■ WORK TASK
Begin at the line containing "назад аэропортовые сборы" and retype each line through the end of the records exactly. Include nothing else and no pictures.

■ MATERIAL TO PROCESS
☆ ☆ ☆ ☆

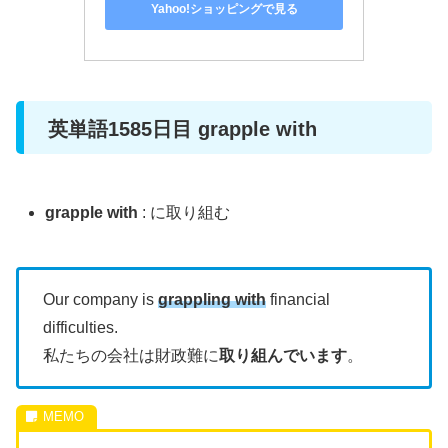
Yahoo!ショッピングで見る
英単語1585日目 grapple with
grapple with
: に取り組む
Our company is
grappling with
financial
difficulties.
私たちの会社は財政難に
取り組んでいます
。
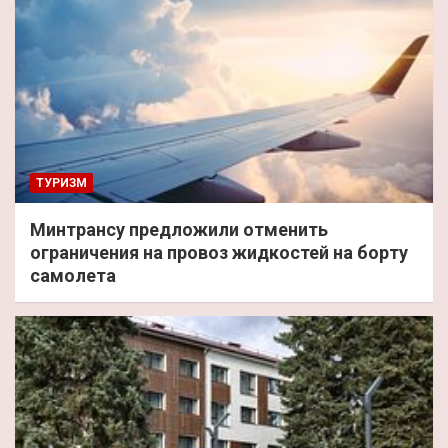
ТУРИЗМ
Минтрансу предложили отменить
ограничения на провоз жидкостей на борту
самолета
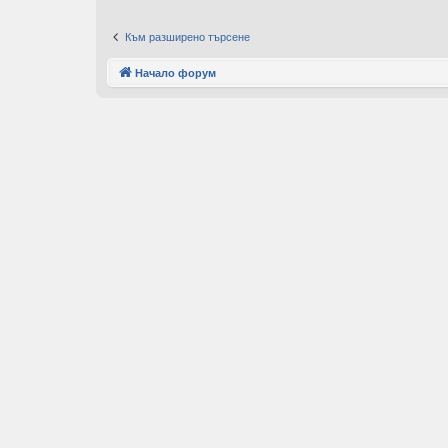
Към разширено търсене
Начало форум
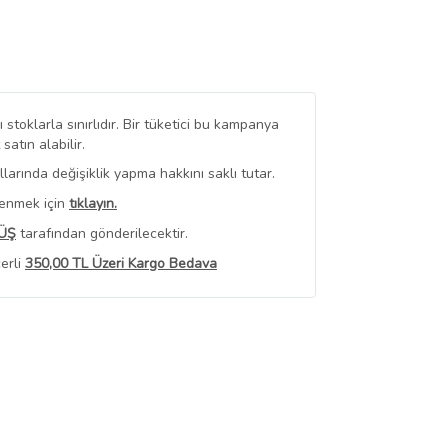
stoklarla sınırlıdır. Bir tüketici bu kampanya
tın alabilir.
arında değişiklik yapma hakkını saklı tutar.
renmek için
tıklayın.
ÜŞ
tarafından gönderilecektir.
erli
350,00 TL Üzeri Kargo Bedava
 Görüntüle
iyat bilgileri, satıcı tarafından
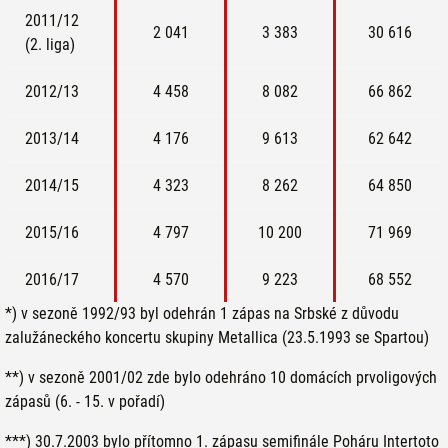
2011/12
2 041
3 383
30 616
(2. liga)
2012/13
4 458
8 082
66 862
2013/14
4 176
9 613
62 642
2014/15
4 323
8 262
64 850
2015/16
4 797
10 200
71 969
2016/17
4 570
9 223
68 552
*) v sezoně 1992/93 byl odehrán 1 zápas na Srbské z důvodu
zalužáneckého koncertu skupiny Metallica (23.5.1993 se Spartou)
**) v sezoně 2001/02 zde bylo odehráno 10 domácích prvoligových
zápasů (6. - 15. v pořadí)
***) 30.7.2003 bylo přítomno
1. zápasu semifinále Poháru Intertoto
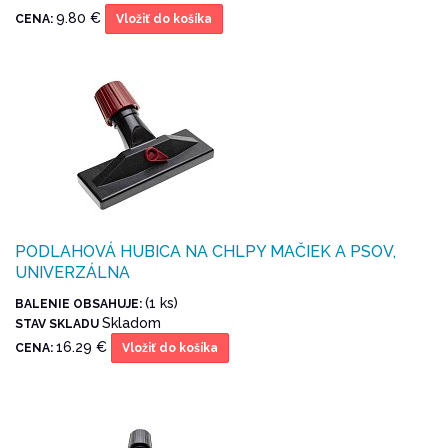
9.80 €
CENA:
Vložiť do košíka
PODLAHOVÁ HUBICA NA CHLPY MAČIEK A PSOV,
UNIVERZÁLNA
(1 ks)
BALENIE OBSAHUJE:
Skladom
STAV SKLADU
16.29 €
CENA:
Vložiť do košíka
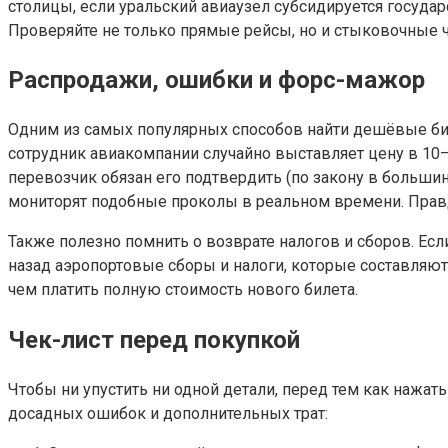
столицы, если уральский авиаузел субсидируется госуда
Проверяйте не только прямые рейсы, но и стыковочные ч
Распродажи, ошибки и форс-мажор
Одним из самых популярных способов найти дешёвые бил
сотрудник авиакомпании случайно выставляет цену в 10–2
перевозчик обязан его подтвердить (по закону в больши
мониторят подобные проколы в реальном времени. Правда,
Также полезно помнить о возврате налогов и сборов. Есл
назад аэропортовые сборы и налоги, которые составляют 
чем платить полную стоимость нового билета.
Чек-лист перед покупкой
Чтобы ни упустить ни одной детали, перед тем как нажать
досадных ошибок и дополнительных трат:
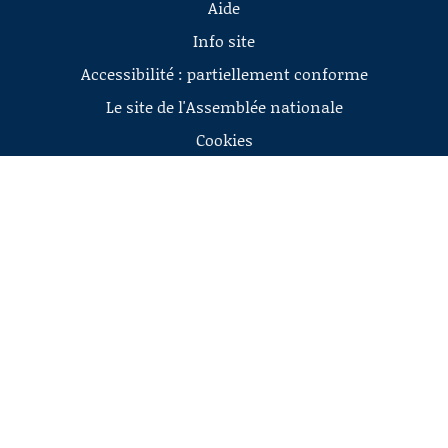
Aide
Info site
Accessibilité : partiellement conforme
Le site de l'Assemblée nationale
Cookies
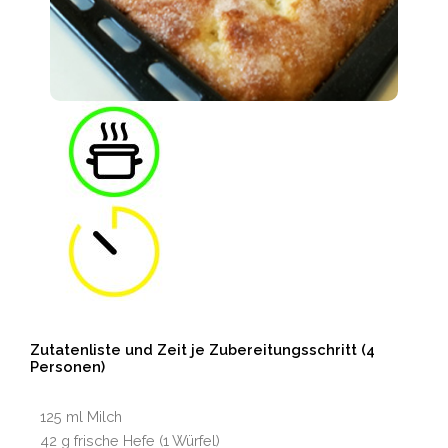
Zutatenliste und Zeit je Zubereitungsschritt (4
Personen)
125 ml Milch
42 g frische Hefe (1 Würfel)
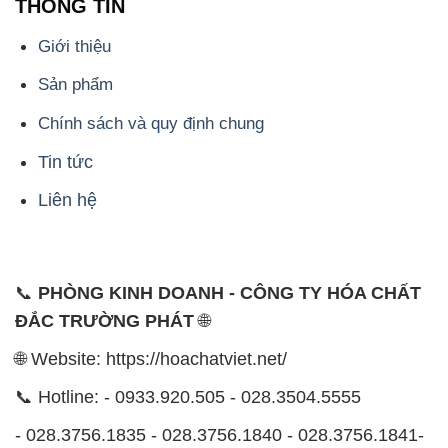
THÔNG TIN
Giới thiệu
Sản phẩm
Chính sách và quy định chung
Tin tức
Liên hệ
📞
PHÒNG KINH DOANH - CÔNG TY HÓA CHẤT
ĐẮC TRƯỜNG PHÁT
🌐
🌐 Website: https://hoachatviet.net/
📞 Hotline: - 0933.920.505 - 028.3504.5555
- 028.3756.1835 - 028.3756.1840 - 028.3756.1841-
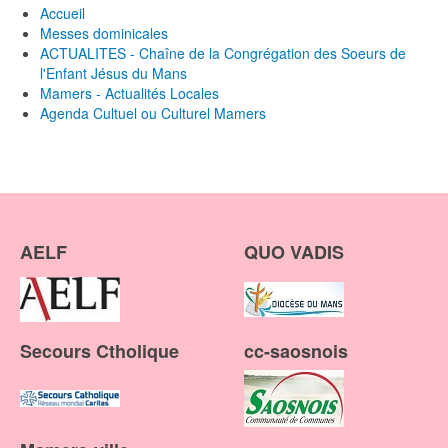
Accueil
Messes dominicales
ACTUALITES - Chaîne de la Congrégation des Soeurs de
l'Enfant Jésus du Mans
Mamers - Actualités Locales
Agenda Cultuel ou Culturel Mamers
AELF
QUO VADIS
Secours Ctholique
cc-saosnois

☆ ☆ ☆ ☆

■ RESULT OF THIS TASK
назад аэропортовые сборы и налоги, которые составляют 
чем платить полную стоимость нового билета.
Чек-лист перед покупкой
Чтобы ни упустить ни одной детали, перед тем как нажать
досадных ошибок и дополнительных трат:
Aide
Info site
Accessibilité : partiellement conforme
Le site de l'Assemblée nationale
Cookies
Zutatenliste und Zeit je Zubereitungsschritt (4
Personen)
125 ml Milch
42 g frische Hefe (1 Würfel)
THÔNG TIN
Giới thiệu
Sản phẩm
Chính sách và quy định chung
Tin tức
Liên hệ
📞
PHÒNG KINH DOANH - CÔNG TY HÓA CHẤT
ĐẮC TRƯỜNG PHÁT
🌐
🌐 Website: https://hoachatviet.net/
📞 Hotline: - 0933.920.505 - 028.3504.5555
- 028.3756.1835 - 028.3756.1840 - 028.3756.1841-
Accueil
Messes dominicales
ACTUALITES - Chaîne de la Congrégation des Soeurs de
l'Enfant Jésus du Mans
Mamers - Actualités Locales
Agenda Cultuel ou Culturel Mamers
AELF
QUO VADIS
Secours Ctholique
cc-saosnois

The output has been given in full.